In most Indian HR contexts, the two terms are used interchangeably. Both refer to unused leave that has built up over time. Some organisations use 'accumulated leave' specifically to refer to the total leave balance including carry-forward from previous years, while 'accrued leave' refers to leave earned in the current cycle only. HR policy documents should define both terms explicitly to avoid payroll and settlement disputes.
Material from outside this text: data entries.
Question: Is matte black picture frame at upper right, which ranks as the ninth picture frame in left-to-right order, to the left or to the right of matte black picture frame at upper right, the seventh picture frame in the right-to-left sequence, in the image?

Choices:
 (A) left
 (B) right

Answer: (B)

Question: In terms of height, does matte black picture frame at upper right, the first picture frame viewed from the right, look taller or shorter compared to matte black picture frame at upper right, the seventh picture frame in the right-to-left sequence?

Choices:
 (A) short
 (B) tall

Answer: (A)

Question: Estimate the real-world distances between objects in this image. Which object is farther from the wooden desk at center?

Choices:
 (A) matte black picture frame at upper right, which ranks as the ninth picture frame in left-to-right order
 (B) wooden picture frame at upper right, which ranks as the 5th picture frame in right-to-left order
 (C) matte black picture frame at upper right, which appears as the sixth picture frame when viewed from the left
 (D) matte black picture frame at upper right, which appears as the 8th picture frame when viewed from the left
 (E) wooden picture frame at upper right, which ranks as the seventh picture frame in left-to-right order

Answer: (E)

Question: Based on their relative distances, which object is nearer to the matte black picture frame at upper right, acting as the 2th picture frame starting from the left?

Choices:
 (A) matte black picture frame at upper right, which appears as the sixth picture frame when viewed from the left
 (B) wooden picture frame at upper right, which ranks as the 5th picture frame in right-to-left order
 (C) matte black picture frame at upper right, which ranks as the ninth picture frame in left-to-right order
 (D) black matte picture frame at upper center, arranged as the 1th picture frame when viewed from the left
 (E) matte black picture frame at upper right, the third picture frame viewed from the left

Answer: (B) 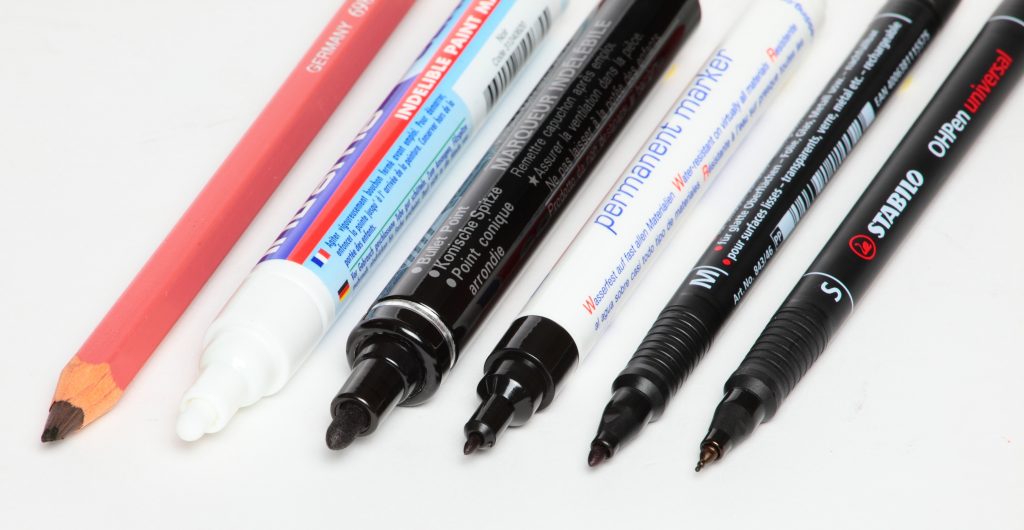 Locate an element on the screen. This screenshot has width=1024, height=530. writing utensils is located at coordinates point(271,146), point(362,176), point(502,220), point(604,240), point(705,260), point(836,280).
Yes. When an employee resigns, retires, or is otherwise separated from employment, unused earned leave up to the maximum encashable limit is paid out as part of the Full and Final settlement. In India, private sector employees can claim a tax exemption on this payout under Section 10(10AA) of the Income Tax Act, up to a maximum of ₹25 lakh. Sick leave and casual leave are generally not encashable on exit, depending on company policy.

Sick leave accrual rates vary by organisation and applicable state law. Most Indian commercial establishments grant between 7 and 15 days of sick leave per year, often as a fixed grant at the start of the year rather than a monthly accrual. Where sick leave operates on an accrual basis, the rate is typically 1 day per month of service. Unused sick leave generally does not carry the same encashment right as earned leave — it either carries forward (with a cap) or lapses at year-end, depending on the company's leave policy.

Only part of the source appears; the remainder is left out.